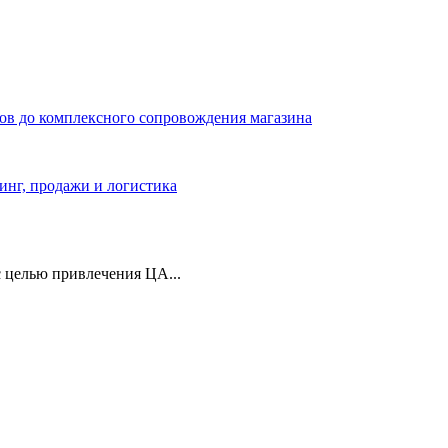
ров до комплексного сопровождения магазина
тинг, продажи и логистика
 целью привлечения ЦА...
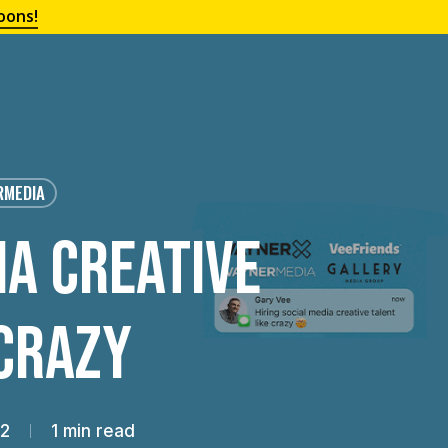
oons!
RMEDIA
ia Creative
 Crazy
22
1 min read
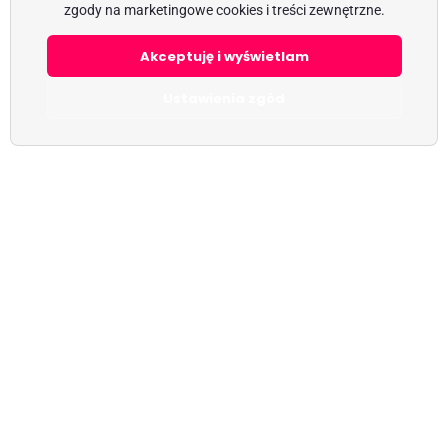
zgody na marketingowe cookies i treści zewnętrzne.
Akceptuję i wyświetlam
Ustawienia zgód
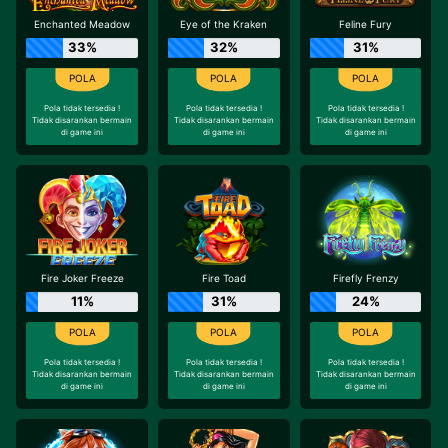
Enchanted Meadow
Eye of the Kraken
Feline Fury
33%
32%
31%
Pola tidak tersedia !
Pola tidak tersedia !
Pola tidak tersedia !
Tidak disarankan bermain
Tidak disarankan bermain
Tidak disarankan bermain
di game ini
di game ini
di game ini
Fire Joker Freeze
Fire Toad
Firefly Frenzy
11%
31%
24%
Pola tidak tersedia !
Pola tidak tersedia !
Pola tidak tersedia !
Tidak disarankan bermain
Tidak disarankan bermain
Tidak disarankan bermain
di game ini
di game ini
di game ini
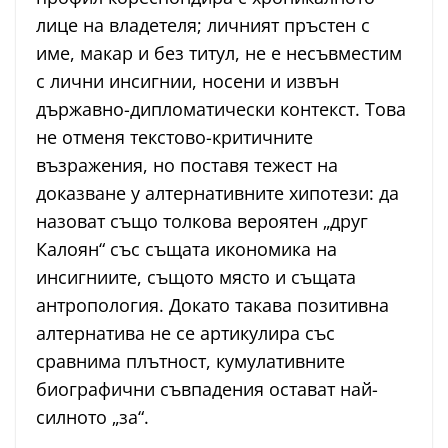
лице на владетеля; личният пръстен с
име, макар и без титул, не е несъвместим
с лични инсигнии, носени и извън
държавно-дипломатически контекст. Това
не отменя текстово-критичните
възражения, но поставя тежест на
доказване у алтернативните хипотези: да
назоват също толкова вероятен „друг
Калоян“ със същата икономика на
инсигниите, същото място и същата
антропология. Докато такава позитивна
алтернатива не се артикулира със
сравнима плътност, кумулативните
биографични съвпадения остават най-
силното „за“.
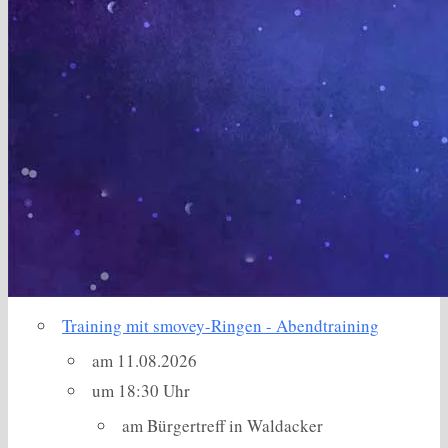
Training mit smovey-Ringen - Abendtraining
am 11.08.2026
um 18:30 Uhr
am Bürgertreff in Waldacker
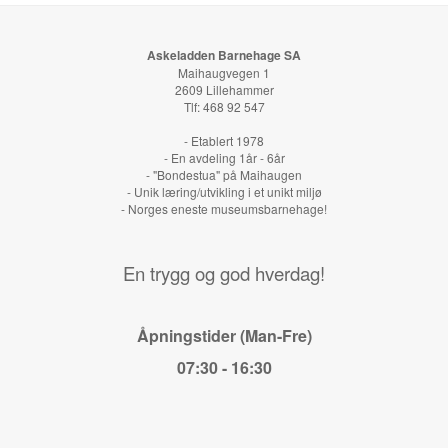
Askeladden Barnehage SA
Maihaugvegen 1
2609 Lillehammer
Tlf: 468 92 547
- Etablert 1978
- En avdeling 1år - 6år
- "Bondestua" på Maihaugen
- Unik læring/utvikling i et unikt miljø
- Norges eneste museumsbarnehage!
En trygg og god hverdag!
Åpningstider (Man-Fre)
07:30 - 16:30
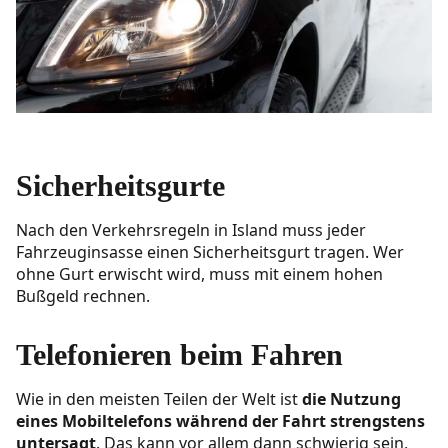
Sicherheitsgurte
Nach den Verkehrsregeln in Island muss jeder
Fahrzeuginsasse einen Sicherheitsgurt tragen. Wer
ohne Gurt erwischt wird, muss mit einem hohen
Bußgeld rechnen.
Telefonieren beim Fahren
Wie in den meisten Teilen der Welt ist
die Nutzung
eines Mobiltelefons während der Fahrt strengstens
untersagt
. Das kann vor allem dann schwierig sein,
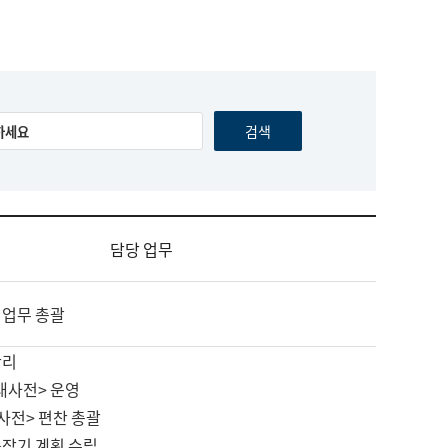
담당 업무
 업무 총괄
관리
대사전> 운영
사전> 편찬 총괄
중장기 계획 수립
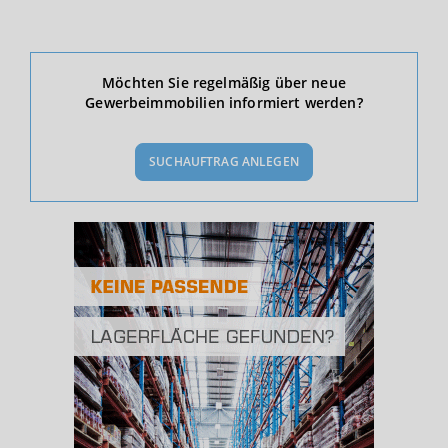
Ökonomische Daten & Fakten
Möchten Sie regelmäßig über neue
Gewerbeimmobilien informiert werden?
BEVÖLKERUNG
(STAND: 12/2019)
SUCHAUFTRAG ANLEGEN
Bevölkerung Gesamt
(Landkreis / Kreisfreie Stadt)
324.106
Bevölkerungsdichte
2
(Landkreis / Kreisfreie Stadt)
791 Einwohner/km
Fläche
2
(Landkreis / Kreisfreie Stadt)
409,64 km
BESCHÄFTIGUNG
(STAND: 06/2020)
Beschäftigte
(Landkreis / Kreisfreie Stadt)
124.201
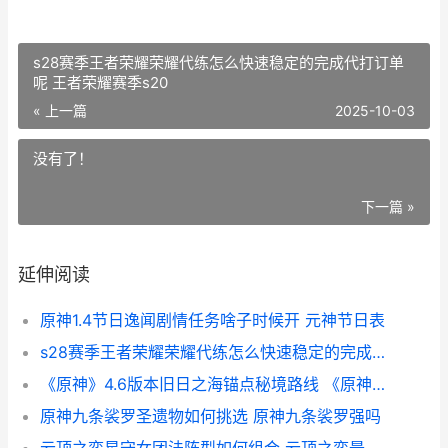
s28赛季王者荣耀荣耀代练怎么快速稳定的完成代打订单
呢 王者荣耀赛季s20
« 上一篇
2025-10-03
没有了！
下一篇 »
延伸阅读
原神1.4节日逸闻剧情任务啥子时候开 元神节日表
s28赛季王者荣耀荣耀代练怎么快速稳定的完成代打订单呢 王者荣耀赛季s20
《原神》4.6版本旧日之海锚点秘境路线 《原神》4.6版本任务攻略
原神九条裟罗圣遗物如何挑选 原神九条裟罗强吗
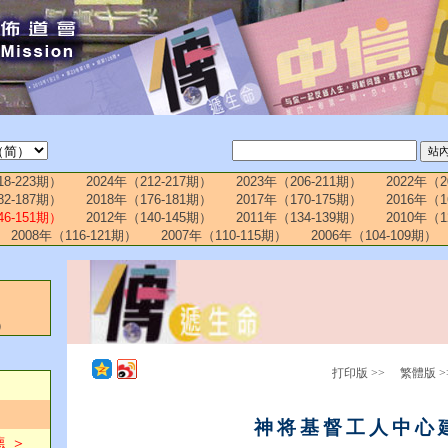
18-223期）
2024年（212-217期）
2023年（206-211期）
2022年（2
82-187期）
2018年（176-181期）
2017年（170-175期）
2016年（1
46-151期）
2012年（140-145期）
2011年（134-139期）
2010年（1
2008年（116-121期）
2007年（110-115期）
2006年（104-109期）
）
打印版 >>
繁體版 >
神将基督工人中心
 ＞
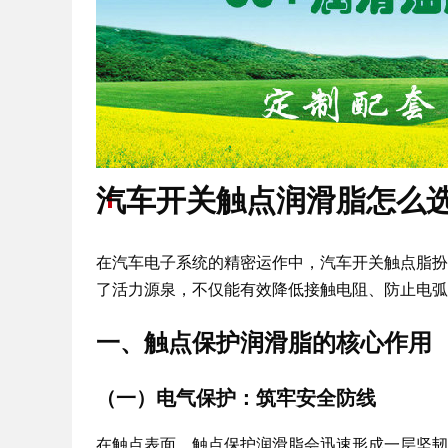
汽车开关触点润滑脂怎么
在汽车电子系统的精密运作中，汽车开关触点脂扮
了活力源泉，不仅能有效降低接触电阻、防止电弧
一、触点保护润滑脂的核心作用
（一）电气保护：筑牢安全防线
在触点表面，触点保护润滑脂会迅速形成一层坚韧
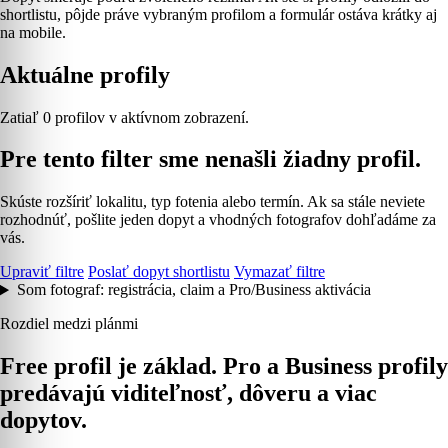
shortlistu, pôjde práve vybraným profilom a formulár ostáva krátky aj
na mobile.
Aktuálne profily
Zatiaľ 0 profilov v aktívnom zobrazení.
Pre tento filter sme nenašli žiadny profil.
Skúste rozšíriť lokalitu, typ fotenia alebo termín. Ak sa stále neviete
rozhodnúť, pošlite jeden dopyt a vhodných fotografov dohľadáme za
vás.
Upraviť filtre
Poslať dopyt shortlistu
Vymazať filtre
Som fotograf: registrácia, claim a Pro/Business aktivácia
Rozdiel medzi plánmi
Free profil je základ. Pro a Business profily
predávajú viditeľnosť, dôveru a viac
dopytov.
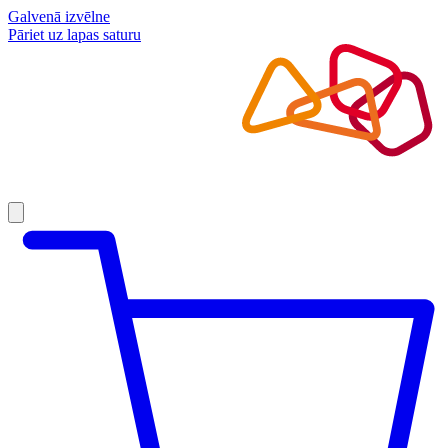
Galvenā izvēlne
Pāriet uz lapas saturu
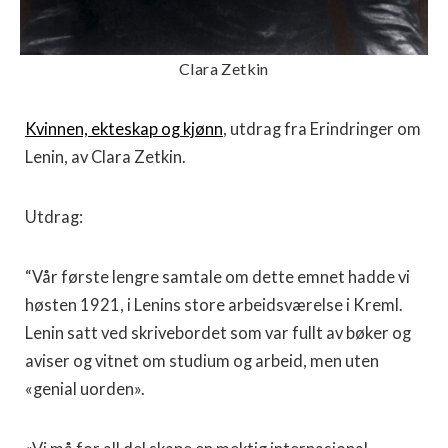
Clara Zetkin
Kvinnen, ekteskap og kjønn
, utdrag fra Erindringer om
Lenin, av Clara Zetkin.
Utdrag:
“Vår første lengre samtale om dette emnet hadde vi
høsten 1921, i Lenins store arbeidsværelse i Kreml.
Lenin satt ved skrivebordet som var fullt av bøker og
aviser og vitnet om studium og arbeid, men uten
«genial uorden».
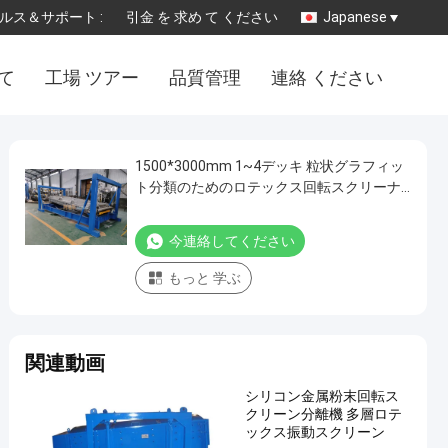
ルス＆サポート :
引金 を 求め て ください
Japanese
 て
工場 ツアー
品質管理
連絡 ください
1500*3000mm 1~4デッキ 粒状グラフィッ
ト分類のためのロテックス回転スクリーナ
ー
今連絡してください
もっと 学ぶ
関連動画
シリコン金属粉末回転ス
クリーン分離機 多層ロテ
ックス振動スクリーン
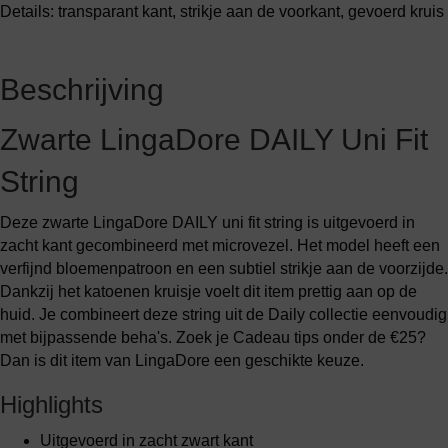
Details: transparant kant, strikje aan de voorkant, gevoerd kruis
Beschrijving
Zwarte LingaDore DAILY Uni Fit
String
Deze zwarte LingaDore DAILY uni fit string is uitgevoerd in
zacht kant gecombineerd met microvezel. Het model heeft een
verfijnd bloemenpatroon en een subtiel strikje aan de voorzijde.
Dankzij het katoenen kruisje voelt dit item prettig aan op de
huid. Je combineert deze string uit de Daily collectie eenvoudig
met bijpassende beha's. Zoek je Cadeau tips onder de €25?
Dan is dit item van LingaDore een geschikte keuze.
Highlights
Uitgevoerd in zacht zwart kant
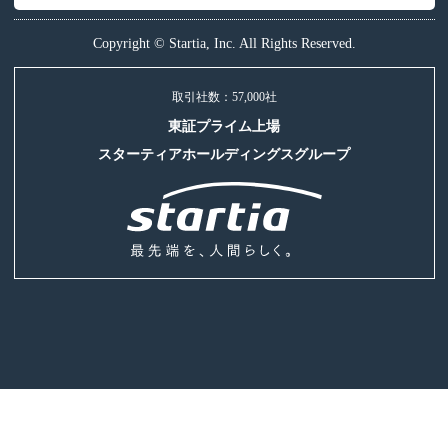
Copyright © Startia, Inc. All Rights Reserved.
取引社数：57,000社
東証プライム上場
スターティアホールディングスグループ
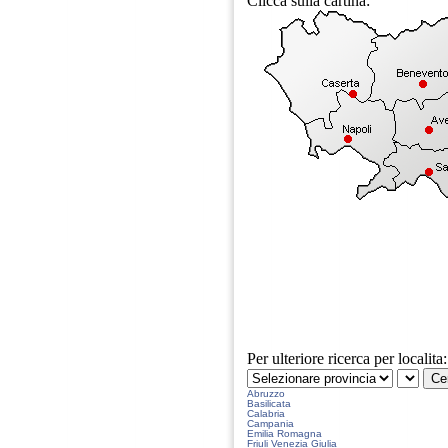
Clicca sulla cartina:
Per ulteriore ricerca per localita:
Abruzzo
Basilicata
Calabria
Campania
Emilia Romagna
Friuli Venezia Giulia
--
• _WHAT IS REQUIRED_
All of the data must be repeated exactly, except for the pictures.

• _PROBLEM SOLUTION_
ров до комплексного сопровождения магазина
тинг, продажи и логистика
 целью привлечения ЦА...
oons!
RMEDIA
ia Creative
 Crazy
22
1 min read
zgody na marketingowe cookies i treści zewnętrzne.
Akceptuję i wyświetlam
Ustawienia zgód
Enchanted Meadow
Eye of the Kraken
Feline Fury
33%
32%
31%
Pola tidak tersedia !
Pola tidak tersedia !
Pola tidak tersedia !
Tidak disarankan bermain
Tidak disarankan bermain
Tidak disarankan bermain
di game ini
di game ini
di game ini
Fire Joker Freeze
Fire Toad
Firefly Frenzy
11%
31%
24%
Pola tidak tersedia !
Pola tidak tersedia !
Pola tidak tersedia !
Tidak disarankan bermain
Tidak disarankan bermain
Tidak disarankan bermain
di game ini
di game ini
di game ini
лице на владетеля; личният пръстен с
име, макар и без титул, не е несъвместим
с лични инсигнии, носени и извън
държавно-дипломатически контекст. Това
не отменя текстово-критичните
възражения, но поставя тежест на
доказване у алтернативните хипотези: да
назоват също толкова вероятен „друг
Калоян“ със същата икономика на
инсигниите, същото място и същата
антропология. Докато такава позитивна
алтернатива не се артикулира със
сравнима плътност, кумулативните
биографични съвпадения остават най-
силното „за“.
Training mit smovey-Ringen - Abendtraining
am 11.08.2026
um 18:30 Uhr
am Bürgertreff in Waldacker
Askeladden Barnehage SA
Maihaugvegen 1
2609 Lillehammer
Tlf: 468 92 547
- Etablert 1978
- En avdeling 1år - 6år
- "Bondestua" på Maihaugen
- Unik læring/utvikling i et unikt miljø
- Norges eneste museumsbarnehage!
En trygg og god hverdag!
Åpningstider (Man-Fre)
07:30 - 16:30
Sicherheitsgurte
Nach den Verkehrsregeln in Island muss jeder
Fahrzeuginsasse einen Sicherheitsgurt tragen. Wer
ohne Gurt erwischt wird, muss mit einem hohen
Bußgeld rechnen.
Telefonieren beim Fahren
Wie in den meisten Teilen der Welt ist
die Nutzung
eines Mobiltelefons während der Fahrt strengstens
untersagt
. Das kann vor allem dann schwierig sein,
담당 업무
 업무 총괄
관리
대사전> 운영
사전> 편찬 총괄
중장기 계획 수립
Ökonomische Daten & Fakten
Möchten Sie regelmäßig über neue
Gewerbeimmobilien informiert werden?
BEVÖLKERUNG
(STAND: 12/2019)
SUCHAUFTRAG ANLEGEN
Bevölkerung Gesamt
(Landkreis / Kreisfreie Stadt)
324.106
Bevölkerungsdichte
2
(Landkreis / Kreisfreie Stadt)
791 Einwohner/km
Fläche
2
(Landkreis / Kreisfreie Stadt)
409,64 km
BESCHÄFTIGUNG
(STAND: 06/2020)
Beschäftigte
(Landkreis / Kreisfreie Stadt)
124.201
s28赛季王者荣耀荣耀代练怎么快速稳定的完成代打订单
呢 王者荣耀赛季s20
« 上一篇
2025-10-03
没有了！
下一篇 »
延伸阅读
原神1.4节日逸闻剧情任务啥子时候开 元神节日表
s28赛季王者荣耀荣耀代练怎么快速稳定的完成代打订单呢 王者荣耀赛季s20
《原神》4.6版本旧日之海锚点秘境路线 《原神》4.6版本任务攻略
原神九条裟罗圣遗物如何挑选 原神九条裟罗强吗
18-223期）
2024年（212-217期）
2023年（206-211期）
2022年（2
82-187期）
2018年（176-181期）
2017年（170-175期）
2016年（1
46-151期）
2012年（140-145期）
2011年（134-139期）
2010年（1
2008年（116-121期）
2007年（110-115期）
2006年（104-109期）
）
打印版 >>
繁體版 >
神将基督工人中心
 ＞
汽车开关触点润滑脂怎么
在汽车电子系统的精密运作中，汽车开关触点脂扮
了活力源泉，不仅能有效降低接触电阻、防止电弧
一、触点保护润滑脂的核心作用
（一）电气保护：筑牢安全防线
在触点表面，触点保护润滑脂会迅速形成一层坚韧
shortlistu, pôjde práve vybraným profilom a formulár ostáva krátky aj
na mobile.
Aktuálne profily
Zatiaľ 0 profilov v aktívnom zobrazení.
Pre tento filter sme nenašli žiadny profil.
Skúste rozšíriť lokalitu, typ fotenia alebo termín. Ak sa stále neviete
rozhodnúť, pošlite jeden dopyt a vhodných fotografov dohľadáme za
vás.
Upraviť filtre
Poslať dopyt shortlistu
Vymazať filtre
Som fotograf: registrácia, claim a Pro/Business aktivácia
Rozdiel medzi plánmi
Free profil je základ. Pro a Business profily
predávajú viditeľnosť, dôveru a viac
dopytov.
Galvenā izvēlne
Pāriet uz lapas saturu
Clara Zetkin
Kvinnen, ekteskap og kjønn
, utdrag fra Erindringer om
Lenin, av Clara Zetkin.
Utdrag:
“Vår første lengre samtale om dette emnet hadde vi
høsten 1921, i Lenins store arbeidsværelse i Kreml.
Lenin satt ved skrivebordet som var fullt av bøker og
aviser og vitnet om studium og arbeid, men uten
«genial uorden».
ルス＆サポート :
引金 を 求め て ください
Japanese
 て
工場 ツアー
品質管理
連絡 ください
1500*3000mm 1~4デッキ 粒状グラフィッ
ト分類のためのロテックス回転スクリーナ
ー
今連絡してください
もっと 学ぶ
関連動画
シリコン金属粉末回転ス
クリーン分離機 多層ロテ
ックス振動スクリーン
Details: transparant kant, strikje aan de voorkant, gevoerd kruis
Beschrijving
Zwarte LingaDore DAILY Uni Fit
String
Deze zwarte LingaDore DAILY uni fit string is uitgevoerd in
zacht kant gecombineerd met microvezel. Het model heeft een
verfijnd bloemenpatroon en een subtiel strikje aan de voorzijde.
Dankzij het katoenen kruisje voelt dit item prettig aan op de
huid. Je combineert deze string uit de Daily collectie eenvoudig
met bijpassende beha's. Zoek je Cadeau tips onder de €25?
Dan is dit item van LingaDore een geschikte keuze.
Highlights
Uitgevoerd in zacht zwart kant
Copyright © Startia, Inc. All Rights Reserved.
取引社数：57,000社
東証プライム上場
スターティアホールディングスグループ
Clicca sulla cartina:
Per ulteriore ricerca per localita:
Abruzzo
Basilicata
Calabria
Campania
Emilia Romagna
Friuli Venezia Giulia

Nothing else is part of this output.